Author: Wolfe (Burton H.)
Year: 1973
Publisher: Doubleday (New York)
Edition Details: 1st US edn.
Book Condition: Vg+/G+
ISBN: 0385051735
Price: 12.00
Hardback. This is the real life horror story of how nearly 700 human beings became stacked up in tiny death cells within American prisons, awaiting executions that were delayed up to 16yrs until at last the US Supreme Court freed all of them on June 29, 1972. Here is the first detailed account of the long, frequently heartbreaking struggle that led to the High Court's 5-4 ruling against the death penalty. The story, complicated by what often seemed a legal madhouse, unfolds in human terms through intimate personal glimpses of the men who made it happen : Tony Amsterdam, the Stanford University professor who was chiefly responsible for the Court's decision. Caryl Chessman, the convict-author who invented a kind of legal self-help that eventually was used by scores of condemned prisoners to beat the executioner.

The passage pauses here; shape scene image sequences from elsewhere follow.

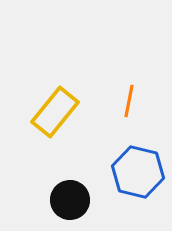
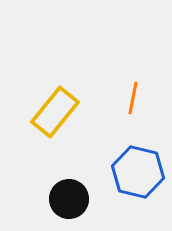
orange line: moved 4 px right, 3 px up
black circle: moved 1 px left, 1 px up
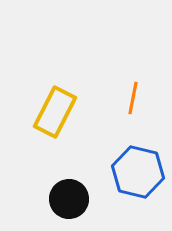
yellow rectangle: rotated 12 degrees counterclockwise
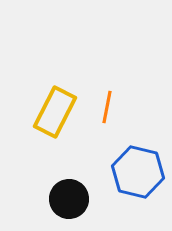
orange line: moved 26 px left, 9 px down
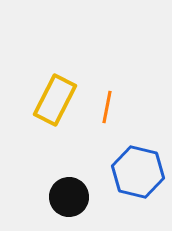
yellow rectangle: moved 12 px up
black circle: moved 2 px up
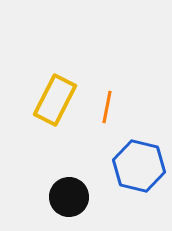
blue hexagon: moved 1 px right, 6 px up
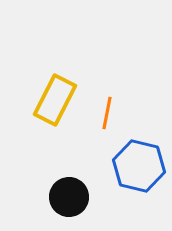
orange line: moved 6 px down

And many others who combined with a small legal team to tie up the nation's execution machinery for a decade in defiance of hundreds of hanging judges, juries, prosecutors, and legislators. The massively documented story that the author tells is wrapped around one of the most emotional issues dividing contemporary American society : punishment by death. Despite overwhelming evidence to the contrary, slightly more than half the nation believed that capital punishment deterred crime. But, the supposed deterrent has been used almost exclusively against one segment of lawbreakers: the disenfranchised poor, especially the black poor. The intriguing question raised and answered in this book, is how 700 victims foiled the slight majority's attempt to make scapegoats of them by execution. Illus., Appendices, Selected Bibliog. 437pp. 8vo. h/back. From the library of true crime writer, Wilfred Gregg, with his personal b/plate. Browned edges, o/w Vg+ in frayed, worn and sunned G+ dw.